Instructions to follow ::
In this exercise, retype exactly and only the lines from the top of the entries below through the line that holds "Welche Erwartungen bestehen", omitting pictures.

Source records Start Marker

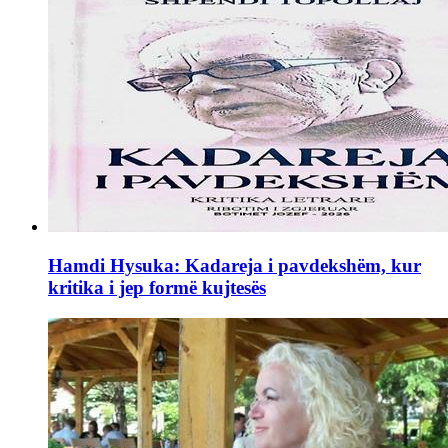
Hamdi Hysuka: Kadareja i pavdekshëm, kur
kritika i jep formë kujtesës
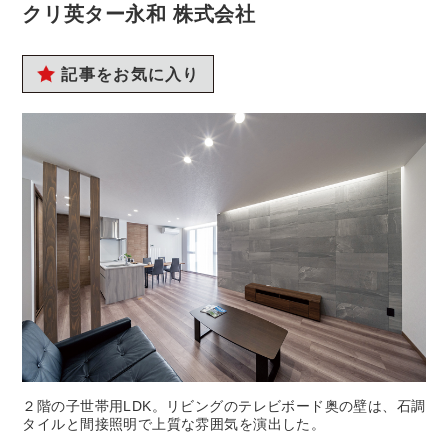
クリ英ター永和 株式会社
記事をお気に入り
２階の子世帯用LDK。リビングのテレビボード奥の壁は、石調
タイルと間接照明で上質な雰囲気を演出した。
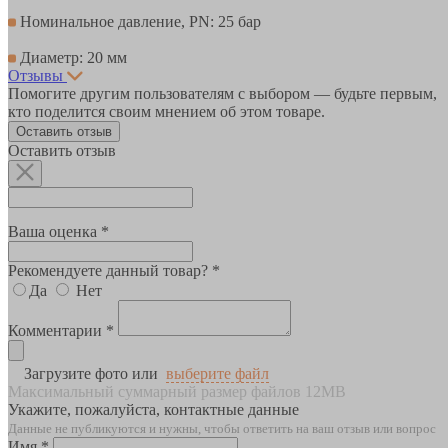
Номинальное давление, PN: 25 бар
Диаметр: 20 мм
Отзывы
Помогите другим пользователям с выбором — будьте первым,
кто поделится своим мнением об этом товаре.
Оставить отзыв
Оставить отзыв
Ваша оценка *
Рекомендуете данный товар? *
Да
Нет
Комментарии *
Загрузите фото или
выберите файл
Максимальный суммарный размер файлов 12MB
Укажите, пожалуйста, контактные данные
Данные не публикуются и нужны, чтобы ответить на ваш отзыв или вопрос
Имя *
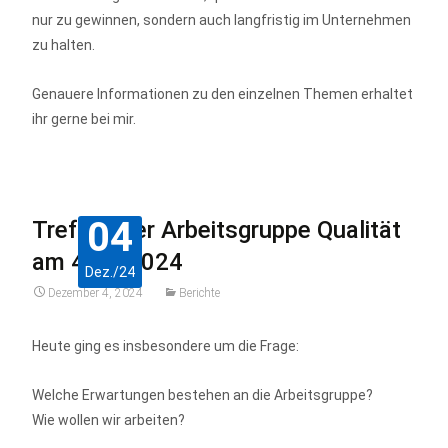
nur zu gewinnen, sondern auch langfristig im Unternehmen
zu halten.
Genauere Informationen zu den einzelnen Themen erhaltet
ihr gerne bei mir.
04
Treffen der Arbeitsgruppe Qualität
am 4.12.2024
Dez./24
Dezember 4, 2024
Berichte
Heute ging es insbesondere um die Frage:
Welche Erwartungen bestehen an die Arbeitsgruppe?
Wie wollen wir arbeiten?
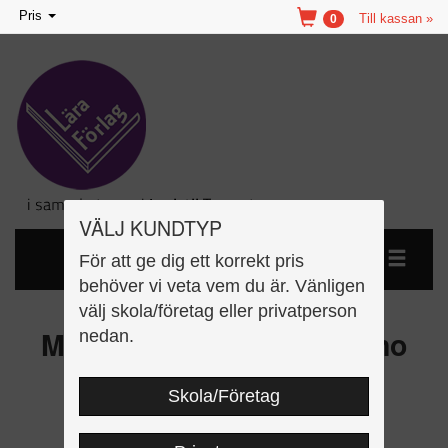
Toggle
Pris
Till kassan »
0
navigation
VÄLJ KUNDTYP
För att ge dig ett korrekt pris
behöver vi veta vem du är. Vänligen
välj skola/företag eller privatperson
Mästerkatten i stövlar flano
nedan.
Skola/Företag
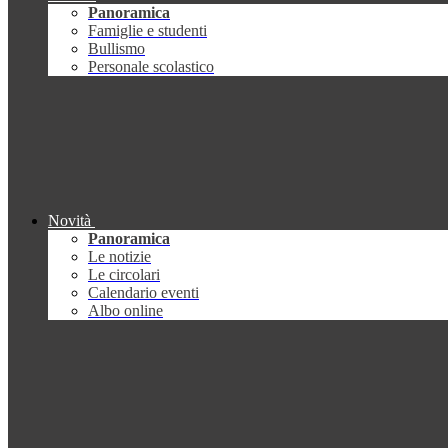
Panoramica
Famiglie e studenti
Bullismo
Personale scolastico
Novità
Panoramica
Le notizie
Le circolari
Calendario eventi
Albo online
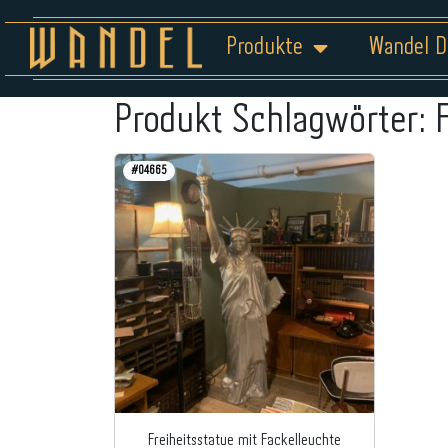
Produkte
Wandel D
Produkt Schlagwörter:
#04665
Freiheitsstatue mit Fackelleuchte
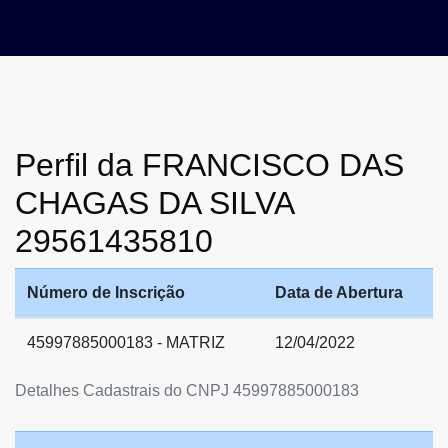
Perfil da FRANCISCO DAS
CHAGAS DA SILVA
29561435810
Número de Inscrição
Data de Abertura
45997885000183 - MATRIZ
12/04/2022
Detalhes Cadastrais do CNPJ 45997885000183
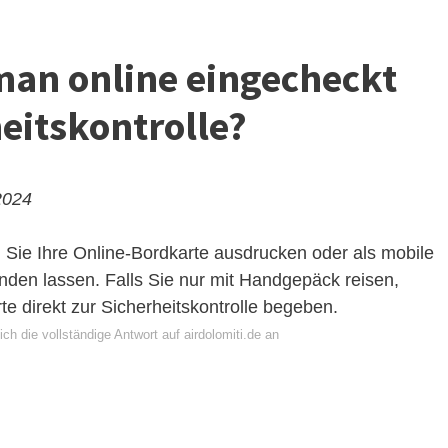
an online eingecheckt
heitskontrolle?
2024
Sie Ihre Online-Bordkarte ausdrucken oder als mobile
senden lassen. Falls Sie nur mit Handgepäck reisen,
te direkt zur Sicherheitskontrolle begeben.
ch die vollständige Antwort auf airdolomiti.de an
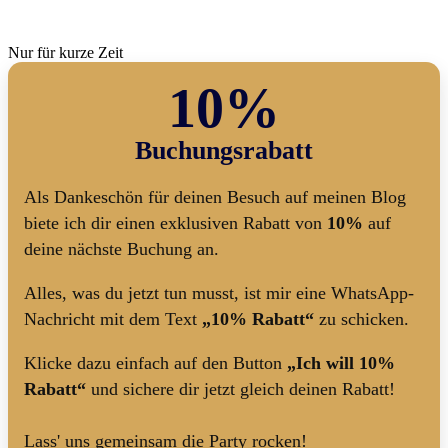
Nur für kurze Zeit
10%
Buchungsrabatt
Als Dankeschön für deinen Besuch auf meinen Blog
biete ich dir einen exklusiven Rabatt von
10%
auf
deine nächste Buchung an.
Alles, was du jetzt tun musst, ist mir eine WhatsApp-
Nachricht mit dem Text
„10% Rabatt“
zu schicken.
Klicke dazu einfach auf den Button
„Ich will 10%
Rabatt“
und sichere dir jetzt gleich deinen Rabatt!
Lass' uns gemeinsam die Party rocken!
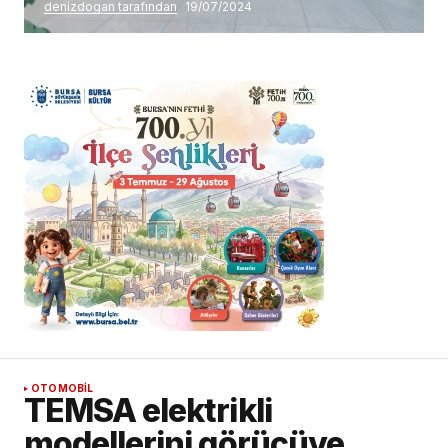
denizdogan tarafından
19/07/2024
OTOMOBİL
TEMSA elektrikli
modellerini görücüye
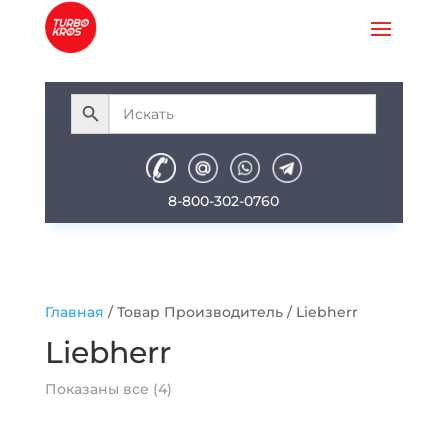
8-800-302-0760
Главная
/ Товар Производитель / Liebherr
Liebherr
Показаны все (4)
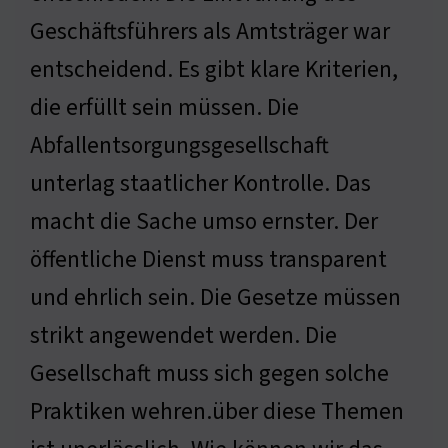
Geschäftsführers als Amtsträger war
entscheidend. Es gibt klare Kriterien,
die erfüllt sein müssen. Die
Abfallentsorgungsgesellschaft
unterlag staatlicher Kontrolle. Das
macht die Sache umso ernster. Der
öffentliche Dienst muss transparent
und ehrlich sein. Die Gesetze müssen
strikt angewendet werden. Die
Gesellschaft muss sich gegen solche
Praktiken wehren.über diese Themen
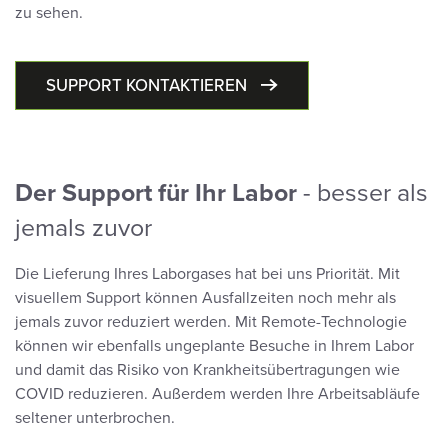
zu sehen.
SUPPORT KONTAKTIEREN
Der Support für Ihr Labor
- besser als
jemals zuvor
Die Lieferung Ihres Laborgases hat bei uns Priorität. Mit
visuellem Support können Ausfallzeiten noch mehr als
jemals zuvor reduziert werden. Mit Remote-Technologie
können wir ebenfalls ungeplante Besuche in Ihrem Labor
und damit das Risiko von Krankheitsübertragungen wie
COVID reduzieren. Außerdem werden Ihre Arbeitsabläufe
seltener unterbrochen.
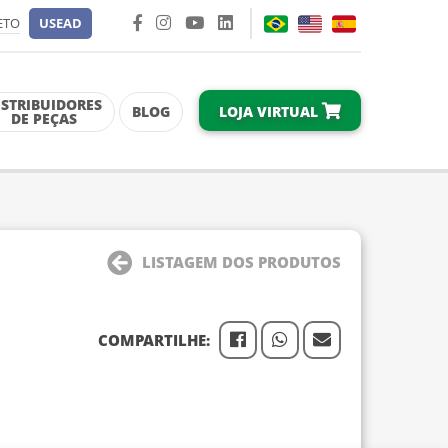
ETO
USEAD
ISTRIBUIDORES
LOJA VIRTUAL
BLOG
DE PEÇAS
LISTAGEM DOS PRODUTOS
COMPARTILHE:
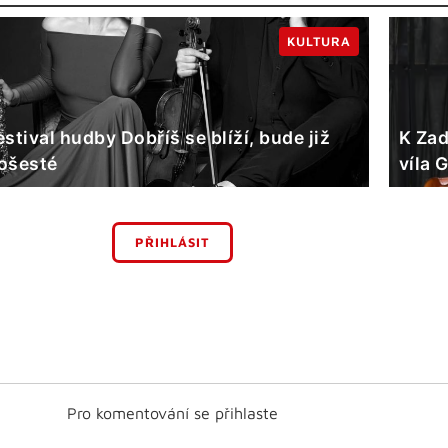
KULTURA
estival hudby Dobříš se blíží, bude již
K Zad
ošesté
víla 
PŘIHLÁSIT
Pro komentování se přihlaste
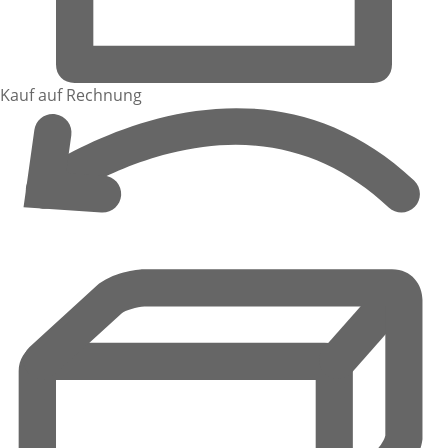
Kauf auf Rechnung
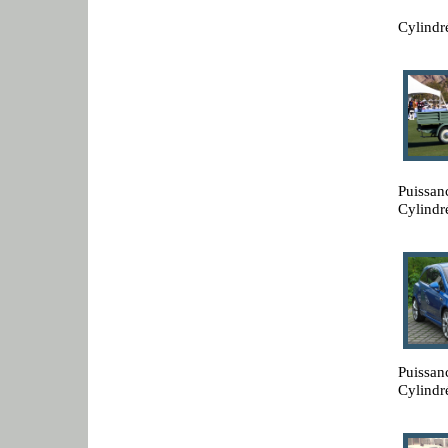
Cylindr
Puissan
Cylindr
Puissan
Cylindr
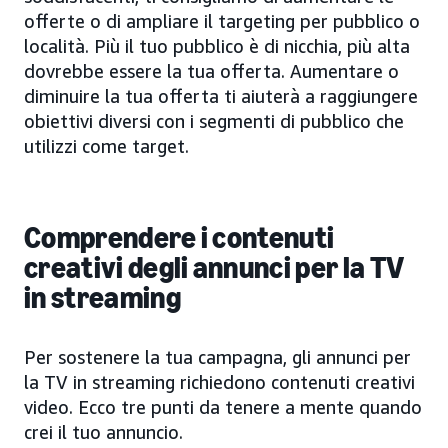
offerte o di ampliare il targeting per pubblico o
località. Più il tuo pubblico è di nicchia, più alta
dovrebbe essere la tua offerta. Aumentare o
diminuire la tua offerta ti aiuterà a raggiungere
obiettivi diversi con i segmenti di pubblico che
utilizzi come target.
Comprendere i contenuti
creativi degli annunci per la TV
in streaming
Per sostenere la tua campagna, gli annunci per
la TV in streaming richiedono contenuti creativi
video. Ecco tre punti da tenere a mente quando
crei il tuo annuncio.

Source records End Marker

Exercise response ::
Hamdi Hysuka: Kadareja i pavdekshëm, kur
kritika i jep formë kujtesës
クリ英ター永和 株式会社
記事をお気に入り
２階の子世帯用LDK。リビングのテレビボード奥の壁は、石調
タイルと間接照明で上質な雰囲気を演出した。
Номинальное давление, PN: 25 бар
Диаметр: 20 мм
Отзывы
Помогите другим пользователям с выбором — будьте первым,
кто поделится своим мнением об этом товаре.
Оставить отзыв
Оставить отзыв
Ваша оценка *
Рекомендуете данный товар? *
Да
Нет
Комментарии *
Загрузите фото или
выберите файл
Максимальный суммарный размер файлов 12MB
Укажите, пожалуйста, контактные данные
Данные не публикуются и нужны, чтобы ответить на ваш отзыв или вопрос
Имя *
nur zu gewinnen, sondern auch langfristig im Unternehmen
zu halten.
Genauere Informationen zu den einzelnen Themen erhaltet
ihr gerne bei mir.
04
Treffen der Arbeitsgruppe Qualität
am 4.12.2024
Dez./24
Dezember 4, 2024
Berichte
Heute ging es insbesondere um die Frage:
Welche Erwartungen bestehen an die Arbeitsgruppe?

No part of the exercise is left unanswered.